Re: Bound and Unbound Datasets

On 06/03/2013 09:54 AM, Gregg Kellogg wrote:
> On Jun 3, 2013, at 8:34 AM, Sandro Hawke <sandro@w3.org> wrote:
>
>> It looks to me like we have two very different camps concerning datasets.    ISSUE-131 has brought this to light again, but the camps long predate that issue.  The division is between the people who have been using datasets with application-dependent semantics for a long time and the people who want to build things which require standard interoperable semantics for datasets.    I'm in a latter camp, and was arguing for it for a long time, but I decided some months ago I could live without standard semantics via a very convoluted mechanism.  I agreed to document that mechanism, but as I have contemplated doing so, I've been dragging my feet because it's pretty weird and I think the group wont like it.    (Talking off-list to Pat about it yesterday, I think it's safe to say he hated it.)
>>
>> So I have an alternative proposal.  Let's have two kinds of datasets:
>>
>> * "Unbound" datasets are what's been in SPARQL and rdf-concepts so far.   According to the standard they are just structure, with no semantics.  In practice, their semantics are determined by the application in which they are used.
>>
>> * "Bound" datasets have the following semantics:
>>       (1) for the dataset to be true, the default graph must be true;
>>       (2) graph names denote the graphs they are paired with.
> I think many people have assumed that their applications could use this meaning. In JSON-LD, a named graph appears within an object which may have other properties asserted on the graph name. Certainly, from a pure semantics (unbound) perspective, there is no relationship, except that intuitively this is what people will expect (at least the 1% who end up using this feature). For the Payswarm use case, being able to sign a graph means asserting a signature on the graph name, which relates to the content of the graph itself. If you can't do this, then a big set of use cases become unavailable.
>
> Strictly speaking, a Bound dataset would be a subset of an Unbound dataset, AFAIKT.
>
>> I suggest we indicate a dataset is bound by putting the magic triple { <> a rdf:BoundDataset } in its default graph.   (This triple would be treated specially in the RDF semantics for any system which implements/recognizes bound datasets; to other systems (eg SPARQL) it's just another triple.)  If a dataset does not have this flag, it's unbound.   Of course, being unbound, it has application-specific semantics and so an application may choose to treat it as bound.
> My concern here is that if you mix bound and unbound datasets, you now either create a contradiction or all of a sudden, things which were previously unbound now seem to be bound.

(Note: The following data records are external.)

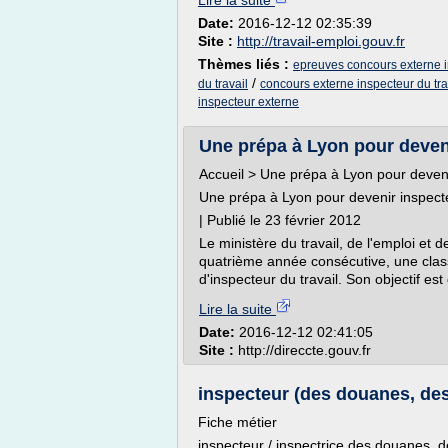
Lire la suite
Date:
2016-12-12 02:35:39
Site :
http://travail-emploi.gouv.fr
Thèmes liés :
epreuves concours externe i
/
du travail
concours externe inspecteur du tra
inspecteur externe
Une prépa à Lyon pour devenir
Accueil > Une prépa à Lyon pour deveni
Une prépa à Lyon pour devenir inspecte
| Publié le 23 février 2012
Le ministère du travail, de l'emploi et 
quatrième année consécutive, une clas
d'inspecteur du travail. Son objectif est 
Lire la suite
Date:
2016-12-12 02:41:05
Site :
http://direccte.gouv.fr
inspecteur (des douanes, des 
Fiche métier
inspecteur / inspectrice des douanes, d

Yeah, but if you merge datasets without paying attention to their 
intended semantics, you're going to get garbage anyway, given the 
variety of dataset semantics we know are out there.     So I'm thinking 
this wouldn't actually make things worse.

>   A more minimal mechanism could be to have a rdf:GraphIdentifier type that could be asserted in the default graph which would indicate that the subject does denote the graph which it is also used to name.

Yeah, that is an alternative.   It would still have to be magic, and I 
expect the semantics would be more awkward.  It looks like a class that 
you might infer, or something, but I suspect that would be very, very 
hard to specify and implement.

And my sense is that users will either want bound datasets or their own 
semantics.    If they want some kind of mix, well, that's just another 
kind of their own semantics.

> This still doesn't completely solve the issue, as dataset merging still creates a problem if the same name were coming from an Unbound dataset. It might actually be better to have an rdf:UnboundDataset class, which would then _infect_ a bound dataset with which it was merged, so that you would no longer be able to count on graph names denoting their graphs.

... except that we can't assume existing datasets, without either of 
these triples, are bound.   So I think we have to treat "old" datasets 
as unbound.    (Maybe my terminology isn't quite right. "unbound" should 
be "not-necessarily-bound".)

> For practical purposes, I think we really need a concept of a bound dataset, or at least a bound graph within a dataset.

Yep, that's my conclusion.

        -- Sandro

> Gregg
>
>> I think this would solve a lot of problems, and not raise too many.     I expect many of the folks who wanted us to standardize named graphs, fix reification, etc, when this group was chartered, would much prefer having this option to having only the half-solution that's in our specs now.
>>
>>       -- Sandro
>>
>>
>>
>>
>>
>>
>

Received on Monday, 3 June 2013 22:26:15 UTC